Each entry needs to be retyped exactly.

START Records supplied

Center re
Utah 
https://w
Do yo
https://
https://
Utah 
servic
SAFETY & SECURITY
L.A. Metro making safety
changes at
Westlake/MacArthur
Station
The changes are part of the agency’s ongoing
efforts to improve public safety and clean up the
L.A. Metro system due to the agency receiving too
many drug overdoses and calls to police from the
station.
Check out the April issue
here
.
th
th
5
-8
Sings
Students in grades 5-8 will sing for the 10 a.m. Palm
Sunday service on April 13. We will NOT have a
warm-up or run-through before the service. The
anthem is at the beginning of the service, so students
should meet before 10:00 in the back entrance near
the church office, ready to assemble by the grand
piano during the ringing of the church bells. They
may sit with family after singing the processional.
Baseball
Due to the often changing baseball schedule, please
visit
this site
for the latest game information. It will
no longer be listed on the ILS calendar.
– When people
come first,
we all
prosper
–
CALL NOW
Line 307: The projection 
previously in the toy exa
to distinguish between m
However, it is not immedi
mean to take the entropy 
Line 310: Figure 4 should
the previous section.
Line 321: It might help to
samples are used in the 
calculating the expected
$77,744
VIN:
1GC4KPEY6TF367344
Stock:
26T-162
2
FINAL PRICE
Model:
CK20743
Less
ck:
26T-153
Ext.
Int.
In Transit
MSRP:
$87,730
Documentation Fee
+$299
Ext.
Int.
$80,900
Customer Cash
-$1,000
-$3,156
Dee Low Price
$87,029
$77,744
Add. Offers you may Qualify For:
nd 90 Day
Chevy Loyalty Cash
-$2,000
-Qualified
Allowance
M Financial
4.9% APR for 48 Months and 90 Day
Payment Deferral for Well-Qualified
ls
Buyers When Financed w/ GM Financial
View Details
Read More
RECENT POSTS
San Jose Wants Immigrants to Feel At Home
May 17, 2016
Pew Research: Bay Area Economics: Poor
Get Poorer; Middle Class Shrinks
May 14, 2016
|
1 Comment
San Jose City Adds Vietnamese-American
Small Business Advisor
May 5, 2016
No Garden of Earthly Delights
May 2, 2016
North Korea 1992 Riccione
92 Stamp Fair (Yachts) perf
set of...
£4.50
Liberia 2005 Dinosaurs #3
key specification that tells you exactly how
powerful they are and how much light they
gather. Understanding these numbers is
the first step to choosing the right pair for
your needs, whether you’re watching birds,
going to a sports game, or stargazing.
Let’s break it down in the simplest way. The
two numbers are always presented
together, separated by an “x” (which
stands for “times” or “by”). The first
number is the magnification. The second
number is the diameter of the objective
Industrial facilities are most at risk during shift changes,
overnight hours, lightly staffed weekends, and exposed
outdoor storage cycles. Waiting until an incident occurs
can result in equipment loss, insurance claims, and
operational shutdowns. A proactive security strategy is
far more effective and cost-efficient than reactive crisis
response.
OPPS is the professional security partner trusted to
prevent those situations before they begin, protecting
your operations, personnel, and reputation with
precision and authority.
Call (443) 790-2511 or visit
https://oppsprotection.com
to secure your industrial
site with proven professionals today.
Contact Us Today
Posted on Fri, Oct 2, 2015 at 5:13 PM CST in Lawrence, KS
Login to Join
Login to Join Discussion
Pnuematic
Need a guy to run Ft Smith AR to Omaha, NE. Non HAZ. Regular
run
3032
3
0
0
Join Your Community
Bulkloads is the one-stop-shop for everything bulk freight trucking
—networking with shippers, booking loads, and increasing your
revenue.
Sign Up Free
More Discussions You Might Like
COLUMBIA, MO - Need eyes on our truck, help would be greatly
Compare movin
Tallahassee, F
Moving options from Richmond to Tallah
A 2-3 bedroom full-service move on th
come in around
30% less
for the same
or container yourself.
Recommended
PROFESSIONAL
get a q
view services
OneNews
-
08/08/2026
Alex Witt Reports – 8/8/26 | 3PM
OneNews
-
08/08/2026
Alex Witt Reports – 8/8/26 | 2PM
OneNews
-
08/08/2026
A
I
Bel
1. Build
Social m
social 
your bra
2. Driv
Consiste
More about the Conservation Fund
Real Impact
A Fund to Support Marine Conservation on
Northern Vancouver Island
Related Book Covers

END Records supplied

**Task answer:**
Center re
Utah 
https://w
Do yo
https://
https://
Utah 
servic
SAFETY & SECURITY
L.A. Metro making safety
changes at
Westlake/MacArthur
Station
The changes are part of the agency’s ongoing
efforts to improve public safety and clean up the
L.A. Metro system due to the agency receiving too
many drug overdoses and calls to police from the
station.
Check out the April issue
here
.
th
th
5
-8
Sings
Students in grades 5-8 will sing for the 10 a.m. Palm
Sunday service on April 13. We will NOT have a
warm-up or run-through before the service. The
anthem is at the beginning of the service, so students
should meet before 10:00 in the back entrance near
the church office, ready to assemble by the grand
piano during the ringing of the church bells. They
may sit with family after singing the processional.
Baseball
Due to the often changing baseball schedule, please
visit
this site
for the latest game information. It will
no longer be listed on the ILS calendar.
– When people
come first,
we all
prosper
–
CALL NOW
Line 307: The projection 
previously in the toy exa
to distinguish between m
However, it is not immedi
mean to take the entropy 
Line 310: Figure 4 should
the previous section.
Line 321: It might help to
samples are used in the 
calculating the expected
$77,744
VIN:
1GC4KPEY6TF367344
Stock:
26T-162
2
FINAL PRICE
Model:
CK20743
Less
ck:
26T-153
Ext.
Int.
In Transit
MSRP:
$87,730
Documentation Fee
+$299
Ext.
Int.
$80,900
Customer Cash
-$1,000
-$3,156
Dee Low Price
$87,029
$77,744
Add. Offers you may Qualify For:
nd 90 Day
Chevy Loyalty Cash
-$2,000
-Qualified
Allowance
M Financial
4.9% APR for 48 Months and 90 Day
Payment Deferral for Well-Qualified
ls
Buyers When Financed w/ GM Financial
View Details
Read More
RECENT POSTS
San Jose Wants Immigrants to Feel At Home
May 17, 2016
Pew Research: Bay Area Economics: Poor
Get Poorer; Middle Class Shrinks
May 14, 2016
|
1 Comment
San Jose City Adds Vietnamese-American
Small Business Advisor
May 5, 2016
No Garden of Earthly Delights
May 2, 2016
North Korea 1992 Riccione
92 Stamp Fair (Yachts) perf
set of...
£4.50
Liberia 2005 Dinosaurs #3
key specification that tells you exactly how
powerful they are and how much light they
gather. Understanding these numbers is
the first step to choosing the right pair for
your needs, whether you’re watching birds,
going to a sports game, or stargazing.
Let’s break it down in the simplest way. The
two numbers are always presented
together, separated by an “x” (which
stands for “times” or “by”). The first
number is the magnification. The second
number is the diameter of the objective
Industrial facilities are most at risk during shift changes,
overnight hours, lightly staffed weekends, and exposed
outdoor storage cycles. Waiting until an incident occurs
can result in equipment loss, insurance claims, and
operational shutdowns. A proactive security strategy is
far more effective and cost-efficient than reactive crisis
response.
OPPS is the professional security partner trusted to
prevent those situations before they begin, protecting
your operations, personnel, and reputation with
precision and authority.
Call (443) 790-2511 or visit
https://oppsprotection.com
to secure your industrial
site with proven professionals today.
Contact Us Today
Posted on Fri, Oct 2, 2015 at 5:13 PM CST in Lawrence, KS
Login to Join
Login to Join Discussion
Pnuematic
Need a guy to run Ft Smith AR to Omaha, NE. Non HAZ. Regular
run
3032
3
0
0
Join Your Community
Bulkloads is the one-stop-shop for everything bulk freight trucking
—networking with shippers, booking loads, and increasing your
revenue.
Sign Up Free
More Discussions You Might Like
COLUMBIA, MO - Need eyes on our truck, help would be greatly
Compare movin
Tallahassee, F
Moving options from Richmond to Tallah
A 2-3 bedroom full-service move on th
come in around
30% less
for the same
or container yourself.
Recommended
PROFESSIONAL
get a q
view services
OneNews
-
08/08/2026
Alex Witt Reports – 8/8/26 | 3PM
OneNews
-
08/08/2026
Alex Witt Reports – 8/8/26 | 2PM
OneNews
-
08/08/2026
A
I
Bel
1. Build
Social m
social 
your bra
2. Driv
Consiste
More about the Conservation Fund
Real Impact
A Fund to Support Marine Conservation on
Northern Vancouver Island
Related Book Covers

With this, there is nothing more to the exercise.